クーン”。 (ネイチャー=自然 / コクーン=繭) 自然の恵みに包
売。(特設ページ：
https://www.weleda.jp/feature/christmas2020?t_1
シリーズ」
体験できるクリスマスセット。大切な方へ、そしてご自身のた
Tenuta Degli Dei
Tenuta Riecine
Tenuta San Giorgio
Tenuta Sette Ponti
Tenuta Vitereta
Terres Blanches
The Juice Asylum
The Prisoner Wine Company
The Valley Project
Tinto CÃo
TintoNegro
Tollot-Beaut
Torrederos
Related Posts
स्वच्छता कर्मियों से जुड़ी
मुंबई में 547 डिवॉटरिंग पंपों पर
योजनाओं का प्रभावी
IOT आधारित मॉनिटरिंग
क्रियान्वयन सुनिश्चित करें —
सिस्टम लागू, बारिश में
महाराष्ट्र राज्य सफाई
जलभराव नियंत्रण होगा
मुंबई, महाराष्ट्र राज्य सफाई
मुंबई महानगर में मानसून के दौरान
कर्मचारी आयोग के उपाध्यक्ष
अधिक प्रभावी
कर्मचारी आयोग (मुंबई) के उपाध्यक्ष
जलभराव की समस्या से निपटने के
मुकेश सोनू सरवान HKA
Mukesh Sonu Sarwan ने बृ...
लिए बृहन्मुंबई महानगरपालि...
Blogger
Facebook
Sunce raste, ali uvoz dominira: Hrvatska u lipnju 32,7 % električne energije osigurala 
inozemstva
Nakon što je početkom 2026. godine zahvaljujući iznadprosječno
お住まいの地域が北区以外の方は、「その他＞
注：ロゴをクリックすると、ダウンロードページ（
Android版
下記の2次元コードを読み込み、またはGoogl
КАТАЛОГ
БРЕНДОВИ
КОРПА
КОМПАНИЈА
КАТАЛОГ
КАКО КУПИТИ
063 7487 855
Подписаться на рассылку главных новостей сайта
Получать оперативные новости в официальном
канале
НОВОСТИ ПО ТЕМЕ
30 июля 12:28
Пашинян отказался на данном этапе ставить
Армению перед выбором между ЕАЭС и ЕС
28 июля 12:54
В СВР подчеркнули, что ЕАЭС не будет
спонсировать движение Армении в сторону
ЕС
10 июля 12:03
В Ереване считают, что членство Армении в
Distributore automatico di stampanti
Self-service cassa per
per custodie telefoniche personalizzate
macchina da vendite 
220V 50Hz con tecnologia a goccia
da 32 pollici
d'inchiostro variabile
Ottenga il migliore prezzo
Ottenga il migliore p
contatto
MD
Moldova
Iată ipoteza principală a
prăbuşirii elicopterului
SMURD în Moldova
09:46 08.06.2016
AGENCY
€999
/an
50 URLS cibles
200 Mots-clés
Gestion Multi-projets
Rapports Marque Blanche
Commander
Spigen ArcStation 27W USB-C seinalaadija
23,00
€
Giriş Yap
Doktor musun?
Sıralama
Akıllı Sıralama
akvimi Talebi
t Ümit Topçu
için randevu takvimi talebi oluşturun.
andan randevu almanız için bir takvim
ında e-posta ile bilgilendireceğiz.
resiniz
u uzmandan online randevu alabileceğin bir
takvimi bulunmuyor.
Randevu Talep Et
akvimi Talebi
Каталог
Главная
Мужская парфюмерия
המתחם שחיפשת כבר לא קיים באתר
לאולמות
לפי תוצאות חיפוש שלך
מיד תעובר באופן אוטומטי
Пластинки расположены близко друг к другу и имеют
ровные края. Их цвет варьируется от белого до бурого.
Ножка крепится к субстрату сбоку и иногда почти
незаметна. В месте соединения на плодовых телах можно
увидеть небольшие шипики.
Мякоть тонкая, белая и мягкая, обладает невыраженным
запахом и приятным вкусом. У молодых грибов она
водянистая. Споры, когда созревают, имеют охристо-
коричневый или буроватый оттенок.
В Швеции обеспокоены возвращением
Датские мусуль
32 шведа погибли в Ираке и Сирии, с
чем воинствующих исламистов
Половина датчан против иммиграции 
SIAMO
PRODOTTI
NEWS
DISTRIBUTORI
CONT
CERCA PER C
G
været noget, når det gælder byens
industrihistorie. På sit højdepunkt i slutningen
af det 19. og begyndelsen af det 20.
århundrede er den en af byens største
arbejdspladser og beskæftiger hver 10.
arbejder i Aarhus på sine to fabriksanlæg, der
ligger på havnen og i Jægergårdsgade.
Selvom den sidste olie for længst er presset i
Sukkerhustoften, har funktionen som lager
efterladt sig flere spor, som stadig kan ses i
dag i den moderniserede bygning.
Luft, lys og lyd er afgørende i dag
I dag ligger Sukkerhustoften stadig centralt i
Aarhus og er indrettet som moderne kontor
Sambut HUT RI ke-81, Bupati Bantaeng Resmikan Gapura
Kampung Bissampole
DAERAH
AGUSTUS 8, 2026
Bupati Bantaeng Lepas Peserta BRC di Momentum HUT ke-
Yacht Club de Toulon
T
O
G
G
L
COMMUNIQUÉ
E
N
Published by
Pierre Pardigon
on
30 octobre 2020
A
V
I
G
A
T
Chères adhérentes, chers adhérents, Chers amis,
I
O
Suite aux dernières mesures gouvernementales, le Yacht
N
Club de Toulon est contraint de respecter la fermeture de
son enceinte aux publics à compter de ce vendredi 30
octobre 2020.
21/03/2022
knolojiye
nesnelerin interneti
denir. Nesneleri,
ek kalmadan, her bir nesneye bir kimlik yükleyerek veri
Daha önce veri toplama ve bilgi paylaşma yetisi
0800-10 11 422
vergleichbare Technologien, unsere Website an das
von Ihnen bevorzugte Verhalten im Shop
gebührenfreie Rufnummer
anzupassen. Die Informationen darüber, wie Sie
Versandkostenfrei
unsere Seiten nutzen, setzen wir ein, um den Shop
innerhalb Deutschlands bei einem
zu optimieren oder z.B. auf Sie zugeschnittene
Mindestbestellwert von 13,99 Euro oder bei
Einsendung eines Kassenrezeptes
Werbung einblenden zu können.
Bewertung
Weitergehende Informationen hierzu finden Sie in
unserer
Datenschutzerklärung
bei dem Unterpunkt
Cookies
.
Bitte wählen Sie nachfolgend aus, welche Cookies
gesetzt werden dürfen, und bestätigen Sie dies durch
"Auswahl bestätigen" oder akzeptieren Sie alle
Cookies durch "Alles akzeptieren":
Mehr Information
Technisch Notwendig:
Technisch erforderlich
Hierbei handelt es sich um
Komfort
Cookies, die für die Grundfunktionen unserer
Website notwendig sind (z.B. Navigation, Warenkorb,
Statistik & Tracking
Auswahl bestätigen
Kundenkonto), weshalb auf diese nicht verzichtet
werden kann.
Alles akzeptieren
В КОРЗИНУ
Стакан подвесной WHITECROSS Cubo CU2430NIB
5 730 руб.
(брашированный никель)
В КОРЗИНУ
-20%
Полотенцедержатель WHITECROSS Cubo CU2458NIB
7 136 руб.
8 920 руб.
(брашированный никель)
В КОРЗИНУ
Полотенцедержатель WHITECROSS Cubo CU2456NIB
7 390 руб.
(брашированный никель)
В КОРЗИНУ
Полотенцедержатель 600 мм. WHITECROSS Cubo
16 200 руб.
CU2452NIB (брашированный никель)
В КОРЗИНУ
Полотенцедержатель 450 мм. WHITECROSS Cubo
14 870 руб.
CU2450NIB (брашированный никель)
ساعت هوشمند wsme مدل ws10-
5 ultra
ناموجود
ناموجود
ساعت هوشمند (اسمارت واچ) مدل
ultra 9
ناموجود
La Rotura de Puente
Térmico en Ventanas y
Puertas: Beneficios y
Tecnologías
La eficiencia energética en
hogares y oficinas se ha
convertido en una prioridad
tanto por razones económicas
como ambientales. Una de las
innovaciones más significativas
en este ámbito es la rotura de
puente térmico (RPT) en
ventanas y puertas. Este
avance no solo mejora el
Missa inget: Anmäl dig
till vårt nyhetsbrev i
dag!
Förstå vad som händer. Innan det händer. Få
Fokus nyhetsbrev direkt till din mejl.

────────

■ Work task: Beginning at the line above with "Doktor musun?" and finishing at the line with "takvimi bulunmuyor.", return each line exactly and return nothing else.

■ Answer section:
Doktor musun?
Sıralama
Akıllı Sıralama
akvimi Talebi
t Ümit Topçu
için randevu takvimi talebi oluşturun.
andan randevu almanız için bir takvim
ında e-posta ile bilgilendireceğiz.
resiniz
u uzmandan online randevu alabileceğin bir
takvimi bulunmuyor.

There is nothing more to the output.